• _How to complete this task_:
Transcribe each entry below exactly. Pictures do not go in the copy.
[Records for the task — start]
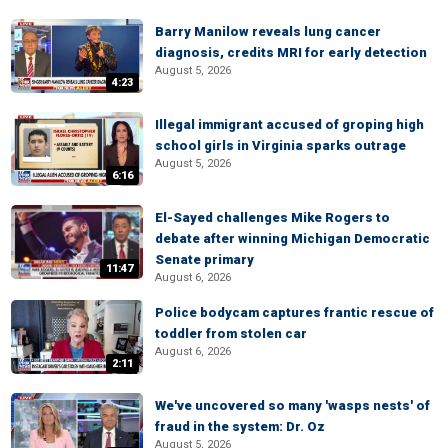
Barry Manilow reveals lung cancer
diagnosis, credits MRI for early detection
August 5, 2026
4:23
Illegal immigrant accused of groping high
school girls in Virginia sparks outrage
August 5, 2026
6:16
El-Sayed challenges Mike Rogers to
debate after winning Michigan Democratic
Senate primary
11:47
August 6, 2026
Police bodycam captures frantic rescue of
toddler from stolen car
August 6, 2026
2:11
We've uncovered so many 'wasps nests' of
fraud in the system: Dr. Oz
August 5, 2026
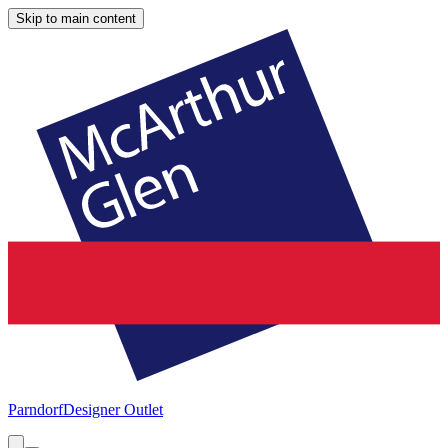
Skip to main content
Parndorf
Designer Outlet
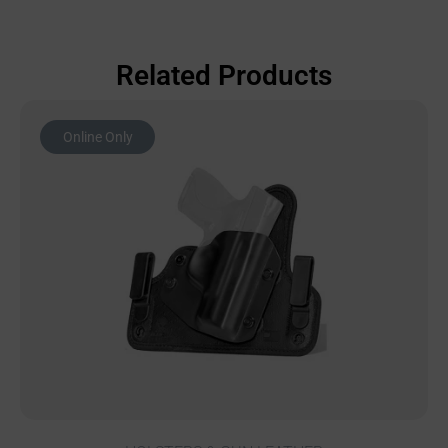
Related Products
Online Only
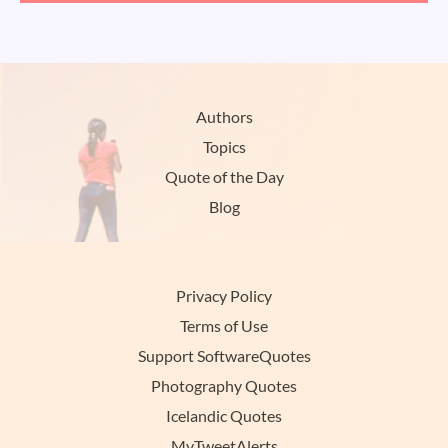
Authors
Topics
Quote of the Day
Blog
Privacy Policy
Terms of Use
Support SoftwareQuotes
Photography Quotes
Icelandic Quotes
MyTweetAlerts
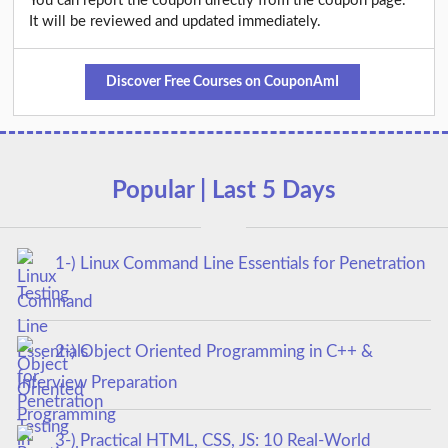
You can report the coupon directly from the coupon page.
It will be reviewed and updated immediately.
Discover Free Courses on CouponAmI
Popular | Last 5 Days
1-) Linux Command Line Essentials for Penetration
Testing
2-) Object Oriented Programming in C++ &
Interview Preparation
3-) Practical HTML, CSS, JS: 10 Real-World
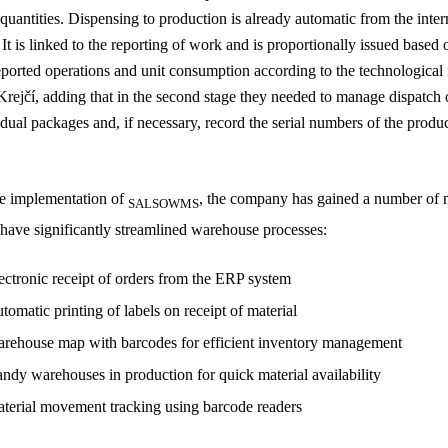
 quantities. Dispensing to production is already automatic from the inte
It is linked to the reporting of work and is proportionally issued based 
ported operations and unit consumption according to the technological 
rejčí, adding that in the second stage they needed to manage dispatch 
idual packages and, if necessary, record the serial numbers of the produc
he implementation of
, the company has gained a number of
SALSOWMS
t have significantly streamlined warehouse processes:
ectronic receipt of orders from the ERP system
tomatic printing of labels on receipt of material
rehouse map with barcodes for efficient inventory management
ndy warehouses in production for quick material availability
terial movement tracking using barcode readers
[Records for the task — finish]
• _Answer to this task_:
Barry Manilow reveals lung cancer
diagnosis, credits MRI for early detection
August 5, 2026
4:23
Illegal immigrant accused of groping high
school girls in Virginia sparks outrage
August 5, 2026
6:16
El-Sayed challenges Mike Rogers to
debate after winning Michigan Democratic
Senate primary
11:47
August 6, 2026
Police bodycam captures frantic rescue of
toddler from stolen car
August 6, 2026
2:11
We've uncovered so many 'wasps nests' of
fraud in the system: Dr. Oz
August 5, 2026
Skip to main content
Parndorf
Designer Outlet
Related Products
Online Only
Authors
Topics
Quote of the Day
Blog
Privacy Policy
Terms of Use
Support SoftwareQuotes
Photography Quotes
Icelandic Quotes
MyTweetAlerts
You can report the coupon directly from the coupon page.
It will be reviewed and updated immediately.
Discover Free Courses on CouponAmI
Popular | Last 5 Days
1-) Linux Command Line Essentials for Penetration
Testing
2-) Object Oriented Programming in C++ &
Interview Preparation
3-) Practical HTML, CSS, JS: 10 Real-World
 quantities. Dispensing to production is already automatic from the inte
It is linked to the reporting of work and is proportionally issued based 
ported operations and unit consumption according to the technological 
rejčí, adding that in the second stage they needed to manage dispatch 
idual packages and, if necessary, record the serial numbers of the produc
he implementation of
, the company has gained a number of
SALSOWMS
t have significantly streamlined warehouse processes:
ectronic receipt of orders from the ERP system
tomatic printing of labels on receipt of material
rehouse map with barcodes for efficient inventory management
ndy warehouses in production for quick material availability
terial movement tracking using barcode readers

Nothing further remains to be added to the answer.